With Monday’s news that Johnathan Joseph was charged with possession of marijuana, the Cincinnati Bengals now sit astride the NFL standings for most player arrests in a nine-month period: nine. That’s an impressive 17% percent of the overall team roster.
I’m not positive, but I have to believe the Bengals, whose uniforms are ironically adorned with stripes, may hold an all-time single-season sports record for criminal misconduct and wrongdoing.
In response, the Bengals’ team management has issued several apologies during the season and Paul Daugherty of the local Cincinnati Inquirer has even been supportive of the gridiron miscreants (i.e. "If I were a millionaire at age 22, I’d probably have acted like a damn fool too."). Doherty may have a point, but I think the Bengals’ problems are indicative of a much larger issue and need to be taken more seriously.
It seems to me the system is far too lenient with sports stars. The best players are treated like rock stars as they make their way through high school, college and pro ball. Actions, behaviors and comments that would not be tolerated in either the workplace or society in general are either overlooked or, worse, encouraged (I’m thinking here about the end zone celebrations and those maniacal post quarterback sack chest poundings and tauntings that are now S.O.P. at every game).
Then, there are the serious incidents involving drugs, spousal abuse, drive-by shootings and god knows what else. Most players receive slaps on the wrist and commentators wonder how the ‘absence’ of a key player or players will affect Sunday’s upcoming game.
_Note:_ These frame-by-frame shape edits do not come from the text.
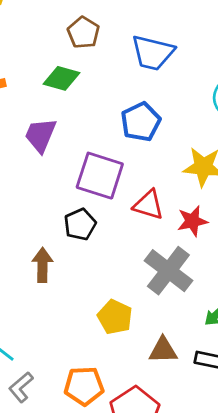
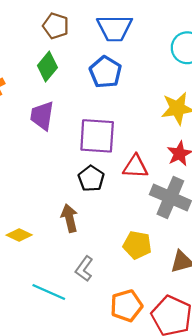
green diamond: (61, 78) -> (47, 67), turned -52
blue pentagon: (141, 122) -> (105, 72), moved
red triangle: (148, 205) -> (135, 167), moved
gray L-shape: (21, 387) -> (84, 269), moved

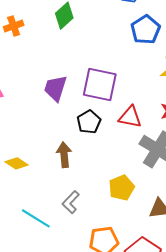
blue pentagon: (105, 72) -> (146, 30), moved
purple trapezoid: (42, 116) -> (55, 88), moved
yellow pentagon: (137, 245) -> (122, 188), turned 30

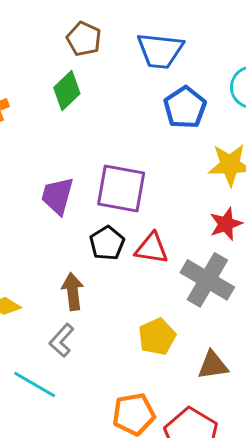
red triangle: (130, 117) -> (152, 248), moved
gray L-shape: (71, 202) -> (62, 340), moved

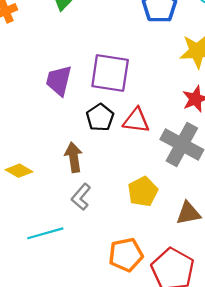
gray L-shape: (62, 340) -> (81, 197), moved
cyan line: (35, 385) -> (45, 233), turned -44

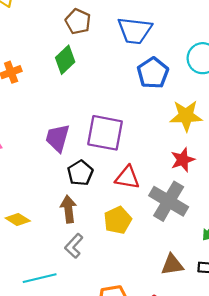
black pentagon: (100, 117) -> (80, 173), moved
yellow pentagon: (143, 192) -> (118, 220), moved

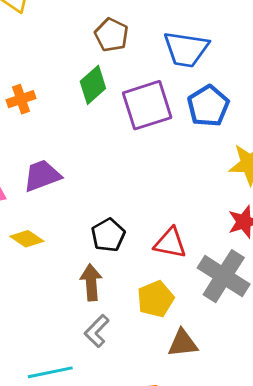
purple square: (105, 133) -> (147, 105), moved, turned -30
purple trapezoid: (58, 138) -> (42, 176), moved, turned 52
yellow diamond: (18, 220) -> (27, 239), moved
brown triangle: (172, 265) -> (183, 343), moved

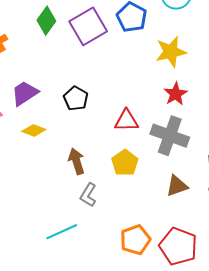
black pentagon: (108, 235) -> (76, 99), moved
yellow diamond: (27, 239) -> (34, 130), moved
brown triangle: (183, 343) -> (177, 186), moved

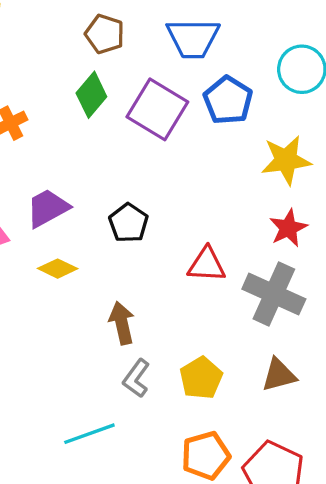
purple square: (88, 26) -> (157, 109), turned -33
yellow pentagon: (125, 163) -> (201, 378), moved

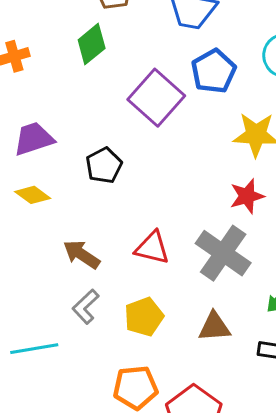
purple square: (157, 109) -> (156, 98), moved
red triangle: (207, 265) -> (152, 248), moved
brown arrow: (122, 323) -> (82, 254), turned -54

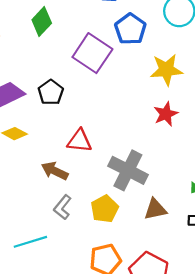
black pentagon: (104, 165) -> (51, 92), moved
red triangle: (152, 248) -> (79, 141), moved
gray cross: (223, 253) -> (128, 170), moved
For the good of the sport, not to mention its image and reputation, the NFL needs to enforce a much stricter code of ethics and behavior. I’d suspend a player for a full year if he’s arrested and found guilty of, say, burglary or illegal possession of drugs and weapons. And I’d permanently ban any player involved in actual physical violence.
It’s time we stopped making excuses and lowering our standards for professional athletes. There should be an accountability clause in every player’s contract spelling out the price he’ll pay for inappropriate behavior. If we don’t, the Bengals’ 2006-07 "nine players arrested" record will soon fall by the wayside and be superseded by other, even more thuggish teams in the future.